For most software startups, ten people before product market fit should be your ceiling, not your goal. After the PMF, each employee must address a specific and urgent need, not simply complete an organizational chart. At Linear, our deliberately slow headcount growth forced us to be selective, which meant making better hires. It also protected our culture, since quick hiring often dilutes the very things that made your startup special in the first place. When you hire less, you naturally hire better.

Increase on your own terms

Being profitable does not mean that you have to be against investors. It means you have that option, and investors are very interested in profitable companies that also grow quickly. You can raise more, less or nothing. You can wait for the right time, the right partner or the right fund. For more ambitious startups, it may still be a good idea to raise something even if you could achieve it through bootstrapping. Investors can still be helpful and the extra cash balance can help you make larger investments or acquisitions.

The point is that you can be and are allowed to be profitable as a startup.

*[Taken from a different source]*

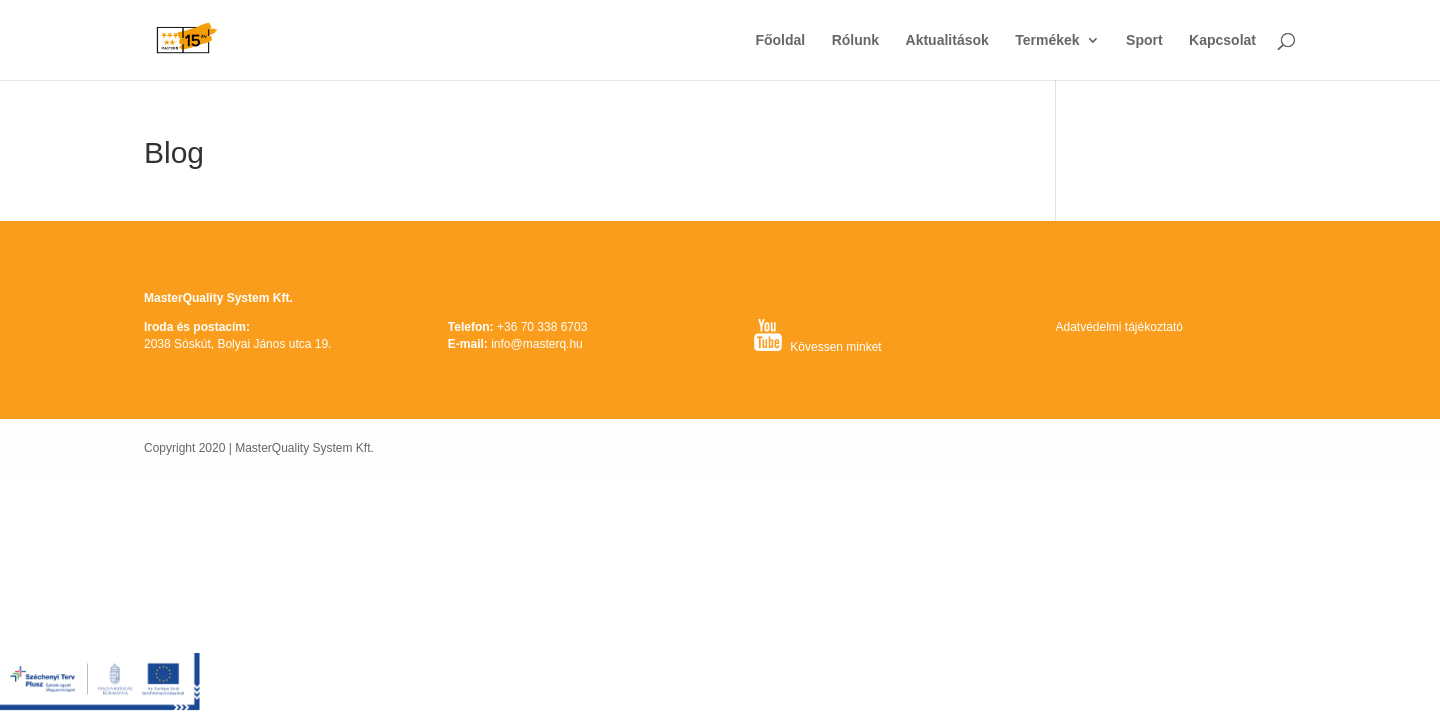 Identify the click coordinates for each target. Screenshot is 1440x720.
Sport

It’s not a bad thing, it’s not an oxymoron, and it’s not as difficult as people think it is. The secret is that many successful companies were actually quite profitable from the beginning, they just didn’t talk about it. When you’re profitable, you make decisions based on what’s best for your customers and your product, not what’s best to impress investors.

I didn’t set out to build a profitable startup. But once I got there, I realized I wouldn’t want to build a company any other way.